I held up the notebook so she had to see it.
Nat looked at the paper without reaction.
“I was able to make a deal with President Hill—”
“President Hill,” she said.
“I explained to him why you did what you did and he’s prepared to forgive you and let you go.”
“You explained why I did it?”
“Yes.”
“And why did I do it, Cal?”
I took the notebook back and started to write. “You were distraught over the deaths of your parents. Like I said, the president decided to be merciful and is willing to let you go. You just have to tell him everything you know about the Federal forces.”
“I don’t know anything about the Federal forces.”
I held up the notebook again.
When I put the paper down, Nat had a thin smile on her face.
“I’m not afraid to die, Cal.”
I scribbled another note.
Nat’s smile vanished.

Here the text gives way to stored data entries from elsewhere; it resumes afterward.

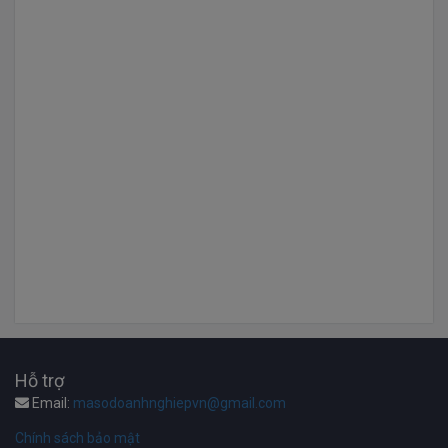
Hỗ trợ
Email:
masodoanhnghiepvn@gmail.com
Chính sách bảo mật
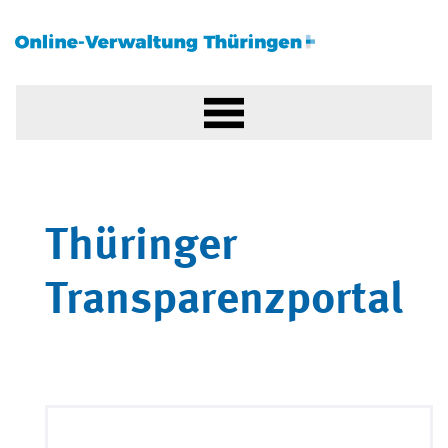
Thüringer
Transparenzportal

Her chains rattled as she put her hands flat on the table, like she was bracing herself.
“We’re going to win,” I said. “We were always going to win. Keeping things to yourself won’t do you or anyone else any good.”
Nat said nothing.
Nat flexed her hands into fists and then let them go. Her hair hung down in greasy locks along her cheeks. She looked so tired. I wanted more than anything to touch her.
“Their numbers aren’t what you think they are,” Nat said, her voice steady but lifeless. “They have maybe ten or fifteen thousand good fighters left. They moved them all to the front so the Path would assume they must have more in reserve. They’re going to rely heavily on armor and artillery, which they have a lot of. More than the Path.”
Nat took the pen and a sheet of paper from the notebook. Moments later she pushed it back at me.
“Show them that.”
Scrawled on the paper was a rough map of the front, indicating where their artillery was, along with the location of a small airfield and a brigade of armor. The plastic pen clattered to the desktop. We sat there beneath the buzz of the fluorescent lights.
“What else, Cal?”
The microphone was crouched between us like a rat. I wanted so badly for this to be over, to take Nat’s drawing and walk out of the room, but I forced myself to meet her eyes.
“You have to make the Choice, Nat. You have to say the words.”